Are You Prepared?

Be Ready For These Five Categories
; .

Where’s the danger? Those who carry a weapon in public are constantly asking this question. We’re always in what Jeff Cooper popularized as Condition Yellow. No threat has been recognized, but we’re actively alert for anything that might come up. Once a potential threat has been identified, we move to Condition Orange and begin planning for an attack. We evaluate the threat, the availability of cover and concealment, look for other threats and evaluate the overall environment in case we need to use lethal force. Condition Orange is a critical stage because you’ve identified the threat and must prepare. I propose some threats are already known to us, but most are not adequately prepared to respond.

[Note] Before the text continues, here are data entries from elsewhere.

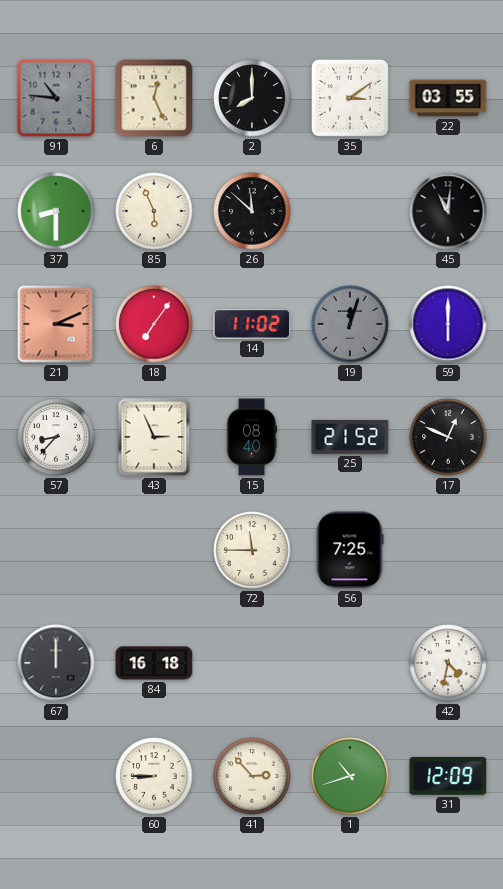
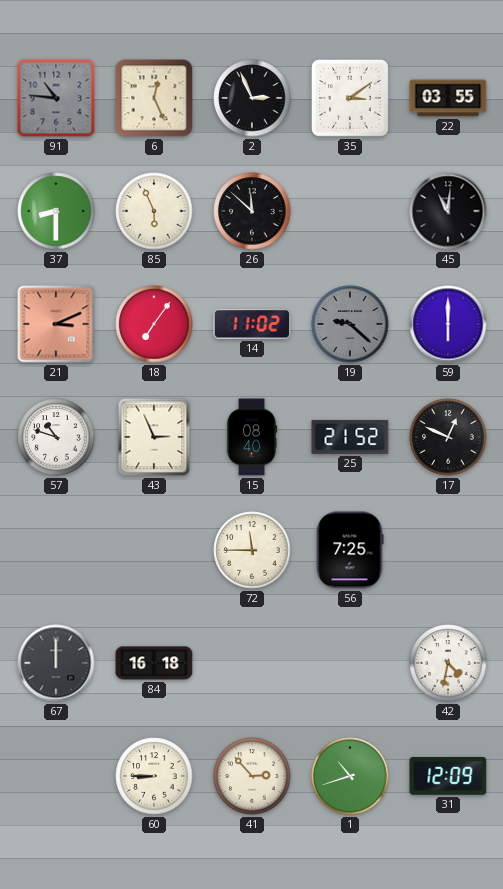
2: 8:00 -> 2:56
19: 12:03 -> 9:22
57: 8:37 -> 10:48
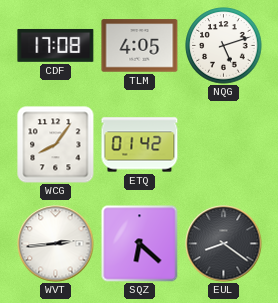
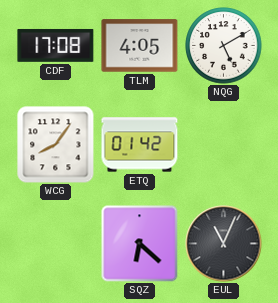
NQG: 5:12 -> 5:10
WVT: 2:44 -> none
EUL: 8:21 -> 11:04
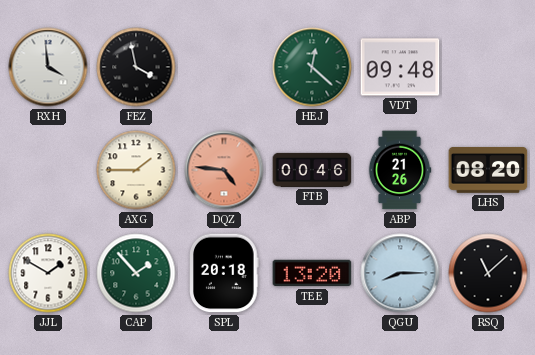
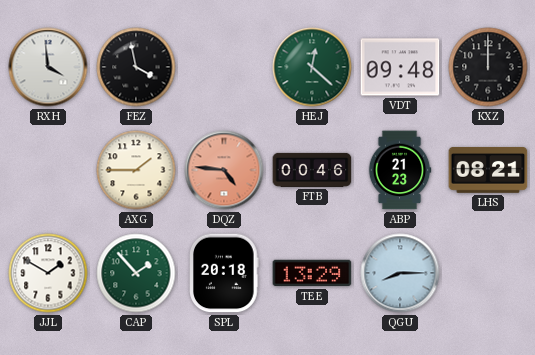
KXZ: none -> 12:00
ABP: 21:26 -> 21:23
LHS: 08:20 -> 08:21
TEE: 13:20 -> 13:29
RSQ: 11:08 -> none
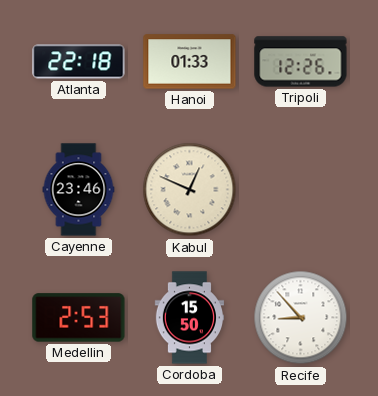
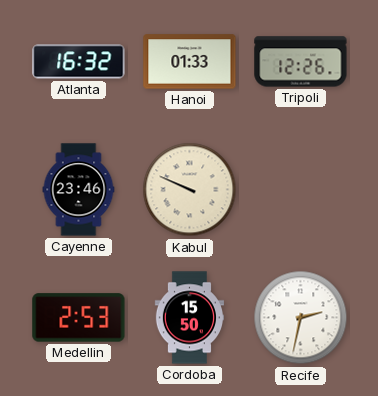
Atlanta: 22:18 -> 16:32
Kabul: 12:49 -> 9:49
Recife: 8:53 -> 2:32
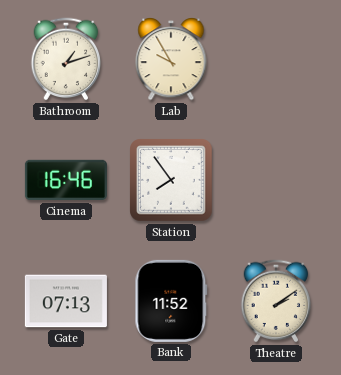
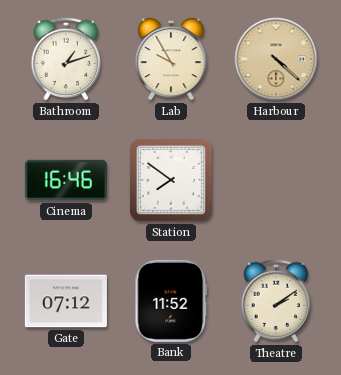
Harbour: none -> 4:22
Station: 7:54 -> 7:51
Gate: 07:13 -> 07:12
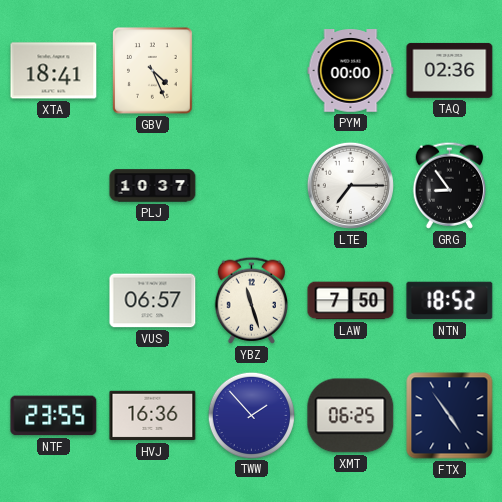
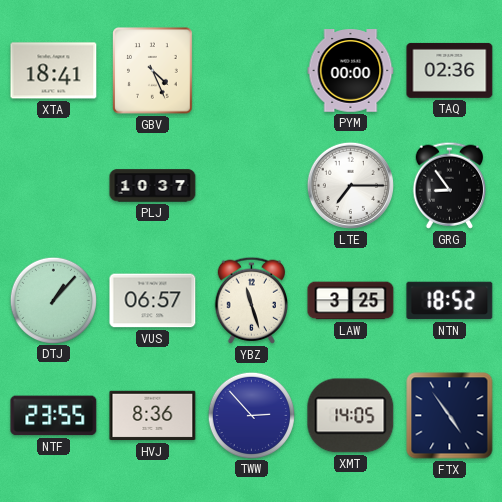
DTJ: none -> 1:07
LAW: 7:50 -> 3:25
HVJ: 16:36 -> 8:36
TWW: 1:53 -> 2:53
XMT: 06:25 -> 14:05
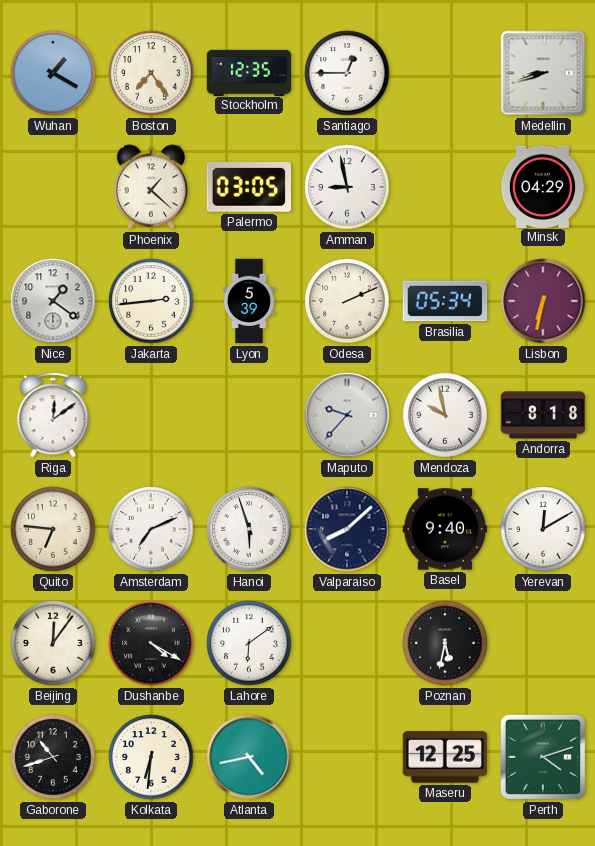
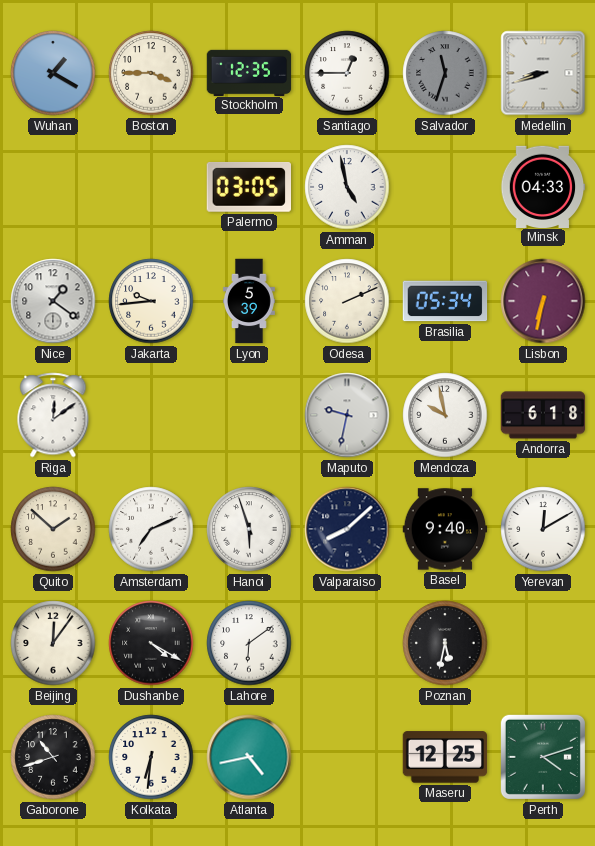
Boston: 7:24 -> 3:45
Salvador: none -> 11:33
Phoenix: 1:22 -> none
Amman: 8:58 -> 4:58
Minsk: 04:29 -> 04:33
Jakarta: 2:44 -> 9:44
Maputo: 9:37 -> 9:32
Andorra: 8:18 -> 6:18
Quito: 6:46 -> 1:52
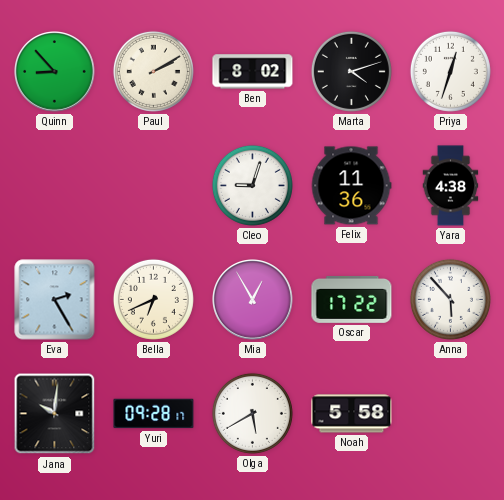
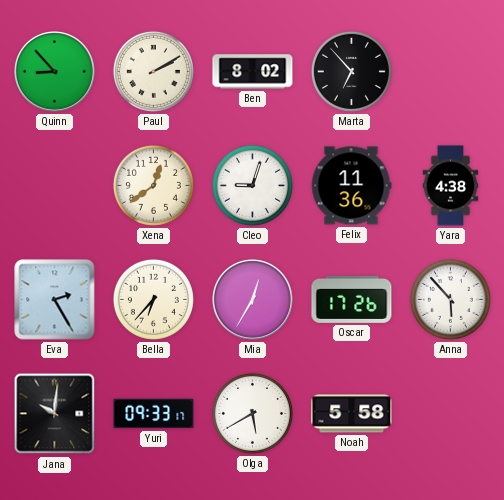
Marta: 4:12 -> 6:53
Priya: 12:33 -> none
Xena: none -> 12:39
Bella: 6:41 -> 6:37
Mia: 12:55 -> 12:35
Oscar: 17:22 -> 17:26
Yuri: 09:28 -> 09:33
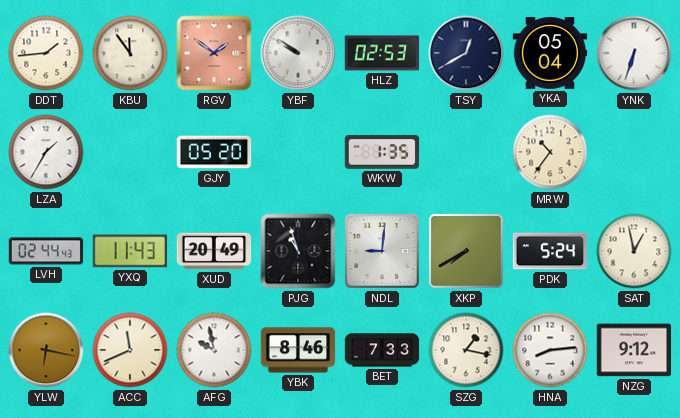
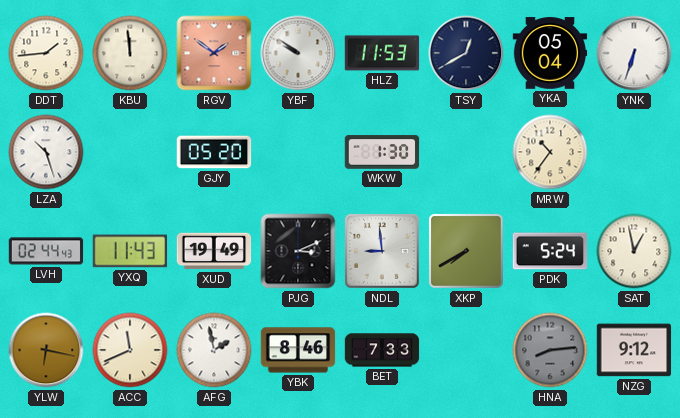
KBU: 11:54 -> 11:59
HLZ: 02:53 -> 11:53
LZA: 1:35 -> 10:27
WKW: 1:35 -> 1:30
XUD: 20:49 -> 19:49
PJG: 10:57 -> 3:11
NDL: 9:01 -> 8:59
AFG: 9:58 -> 1:58
SZG: 1:17 -> none
HNA dial: white -> grey
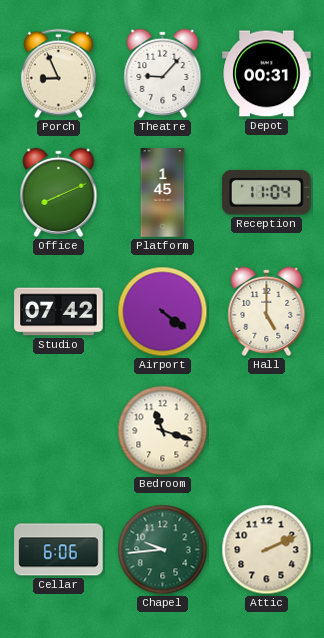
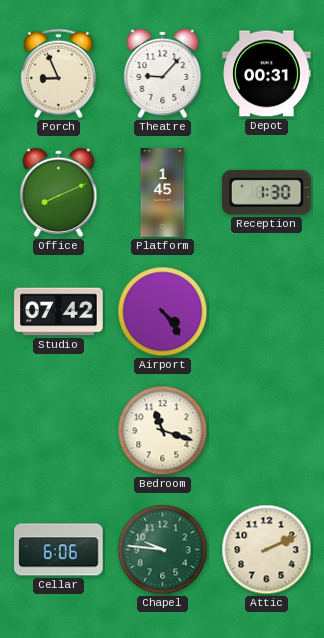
Reception: 11:04 -> 1:30
Airport: 4:21 -> 4:24
Hall: 5:00 -> none
Chapel: 9:44 -> 9:46
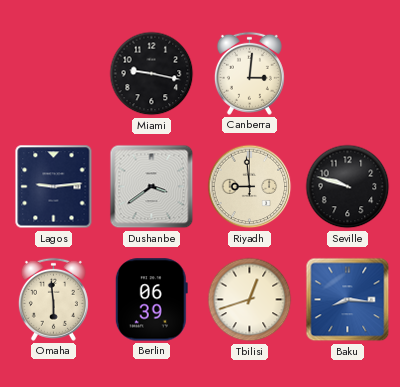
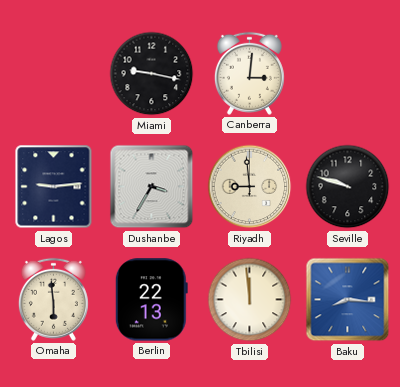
Dushanbe: 3:39 -> 3:35
Berlin: 06:39 -> 22:13
Tbilisi: 12:42 -> 11:59
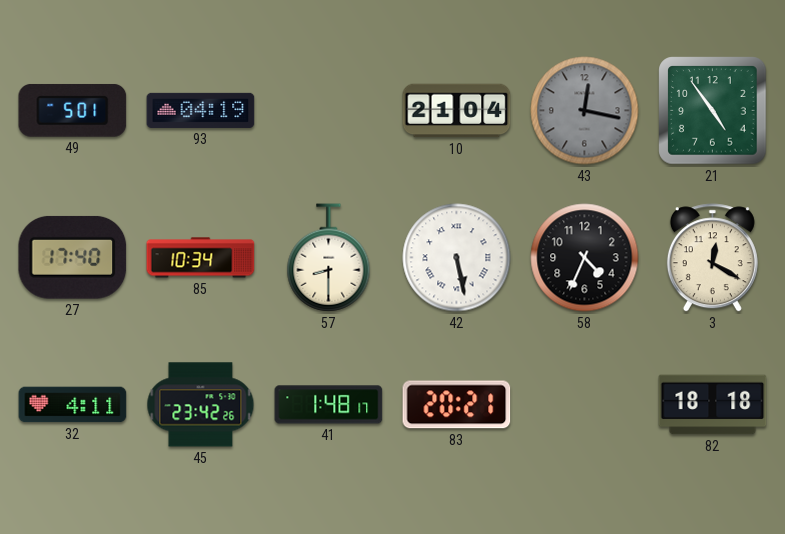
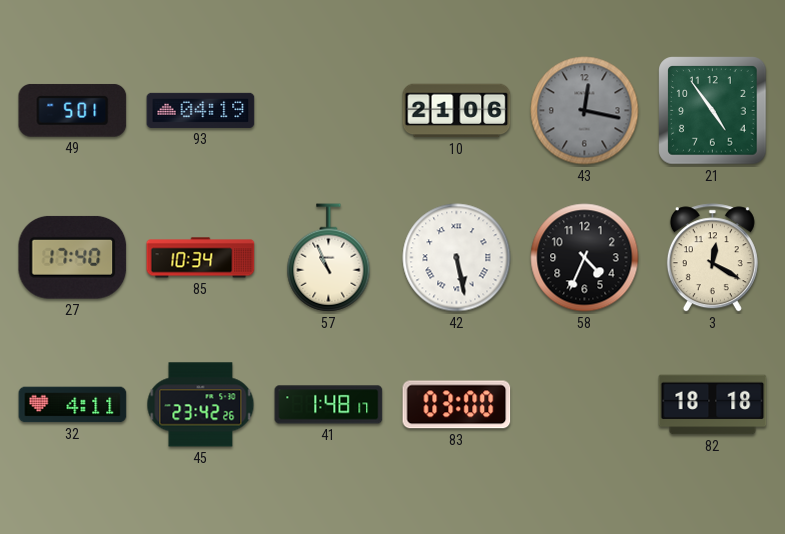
10: 21:04 -> 21:06
57: 8:30 -> 10:56
83: 20:21 -> 03:00
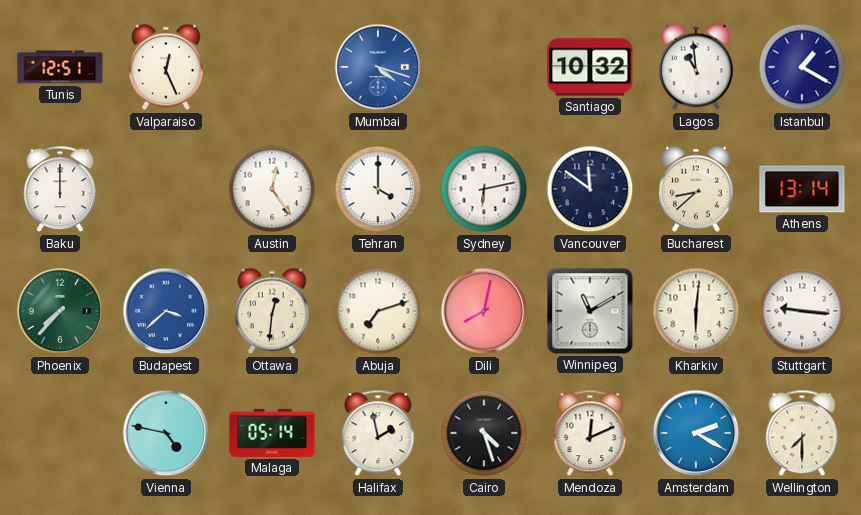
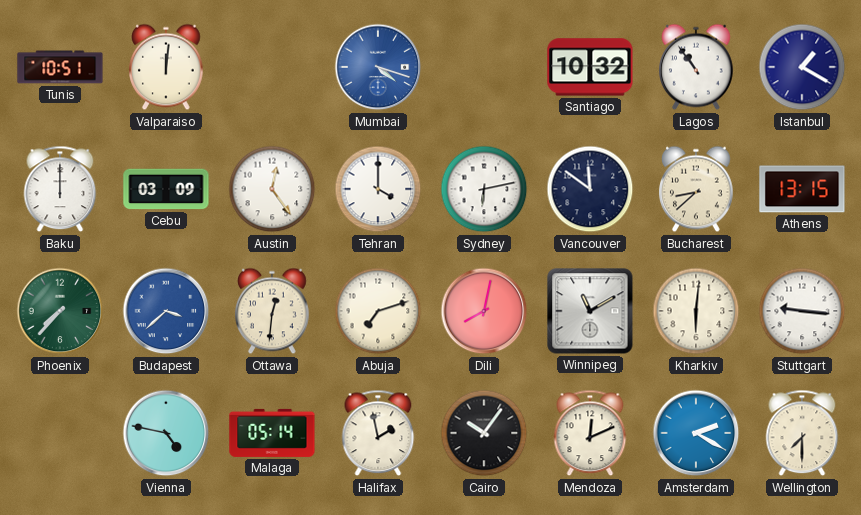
Tunis: 12:51 -> 10:51
Valparaiso: 12:26 -> 12:01
Lagos: 10:59 -> 10:54
Cebu: none -> 03:09
Athens: 13:14 -> 13:15
Cairo: 4:27 -> 10:06
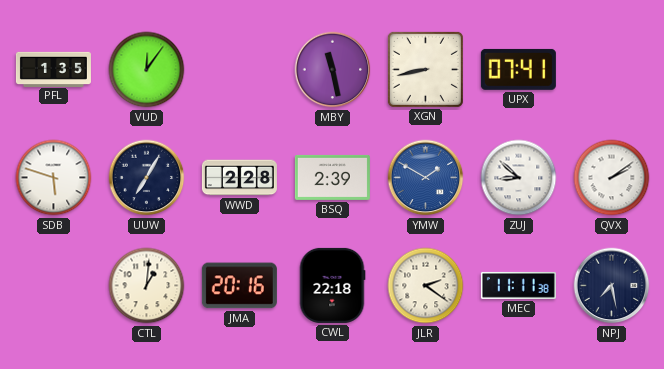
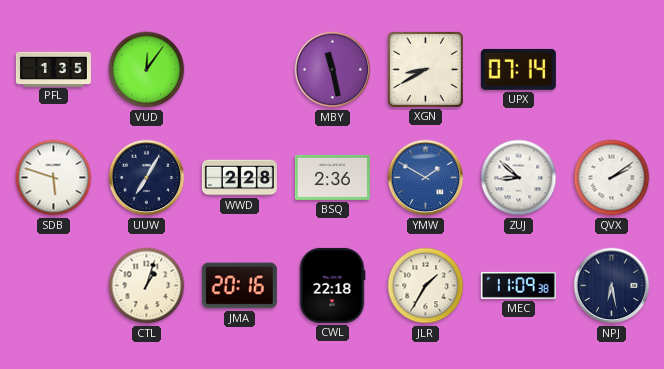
XGN: 8:43 -> 8:40
UPX: 07:41 -> 07:14
BSQ: 2:39 -> 2:36
CTL: 1:01 -> 1:03
JLR: 2:21 -> 1:35
MEC: 11:11 -> 11:09
NPJ: 7:28 -> 6:28
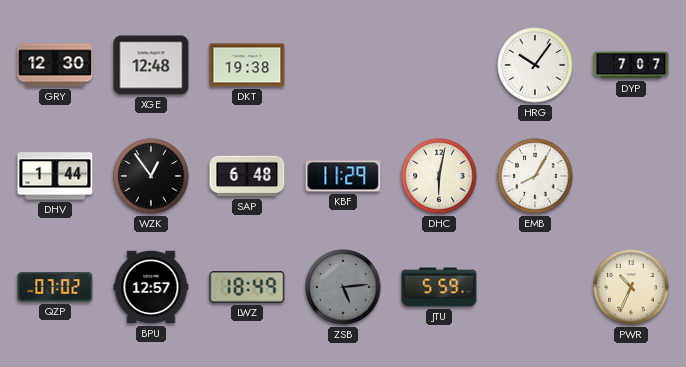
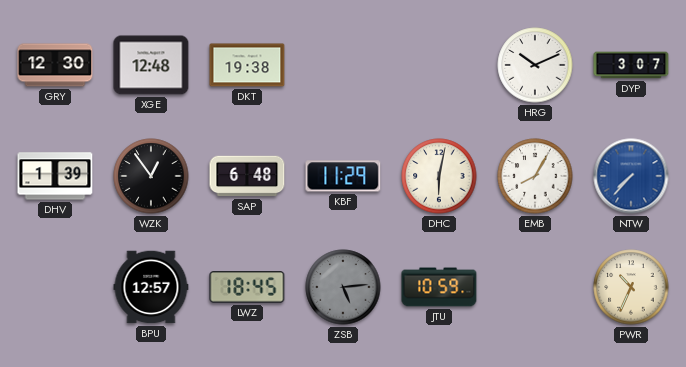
HRG: 10:06 -> 10:11
DYP: 7:07 -> 3:07
DHV: 1:44 -> 1:39
NTW: none -> 7:37
QZP: 07:02 -> none
LWZ: 18:49 -> 18:45
JTU: 5:59 -> 10:59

Threats come in many forms. We can’t always know where they will come from. When we do, however, we’re always better off if we have already prepared rather than waiting until it is staring us in the eyes. A prepared response is always better than an improvised one. This is especially true when the threat is deadly. Massad Ayoob has an oft-repeated phrase for this: “Know where the threats are most likely to come from and have a proven strategy prepared to counter it.” You can’t prepare for everything, so you’ve got to prioritize.

Learning the most common instances where lethal force was used can give you valuable information about where your focus should be. I was listening to the Armed Attorneys (YouTube) discussing this recently. According to them, civilian uses of force cases (as opposed to law enforcement) overwhelmingly come in five categories:


1. Road Rage

There are many factors related to violence while occupying a vehicle. It would help if you made a tactical decision about your response now. Know what options you have to handle a situation like that. Don’t wait until a man is beating on your car door with a tire iron. Your survival may depend on your response. Further, there are legal issues beyond the incident itself. You can be held liable for failing to retreat, even in most stand-your-ground states, based not on the retreat requirement, but on the reasonableness of your actions.

2. Dog Attacks

Dog attacks are frequent enough they deserve a pre-made plan. The law considers dogs as property, so shooting one is much less serious than shooting a person. This doesn’t mean you’re clear of legal liabilities. There are many cases where people have been charged with reckless endangerment because they didn’t consider where their bullets would go if they missed the dog. The attack also presents the disproportionate use of force. Could you have handled it better with less-lethal force such as a stick, chemical spray or something other than a firearm? If you’ve not considered the ramifications, you need to do so now.

3. Neighbor Disputes

Neighbor disputes don’t usually happen in one incident, they usually build up slowly and come to a climax after many interactions. The problem is that the long build-up tends to make subsequent encounters begin at a higher level of force than would ordinarily be

justified. They also escalate faster than most other types of incidents. These disputes are best avoided. Don’t let it begin. Do you know ways to de-escalate situations? Are there alternatives available other than a confrontation? These are critical questions that should be asked ahead of time.

4. Bar/Restaurant Fights

Fights can happen anywhere. Adding alcohol to the mix is like throwing gasoline on a fire. A person whose inhibitions have been chemically lowered may do things they’d never consider when sober. Rationality goes out the window. Is there any way for you to know the amount of danger you face going into a situation? Unless you know the person, you might be surprised to find they are trained in mixed martial arts. What are your options if they are far more skilled than you are? Can it be considered mutual combat where both of you are equally at fault from the start?


5. Breaking up Fights

Do you know if your state’s defense of others is judged on the Reasonable Perception standard? Or, does your state still use the Alter Ego standard? Knowing who started the fight is crucial. Inserting yourself in their fight is dangerous. It’s likely one of the assailants, or possibly both, will turn against you by perceiving you’re coming to the aid of their opponent? What if there are more than two people involved? People who get into fights are the same ones who usually carry knives. Have you researched knife wounds to see how nasty they can be?

A person carrying a gun must consider the fact they are armed as they go through daily life. The fact that they have a gun means they must carefully consider the potential risks and already have a plan in place to deal with them. The first consideration is preventing situations before they start. If it’s not possible, the next option is to know how to get out of the conflict before it gets worse. Barring that, you need to know how to survive the fight. Finally, you must have considered the potential legal implications of your actions.

Every self-defense action carries risks. Entering any encounter carries the possibility that you may be hurt or killed. It also means you’ve increased your risk of criminal and civil liabilities. You may meet all the requirements to legally arm yourself, but if you’ve not taken the time to evaluate common situations and pre-planned your responses, you’re not fully armed. Always remember you can’t control other people’s actions. It would be best if you considered your actions and your options. The threats are there. Treat them as if you were in Condition Orange and prepare for them now.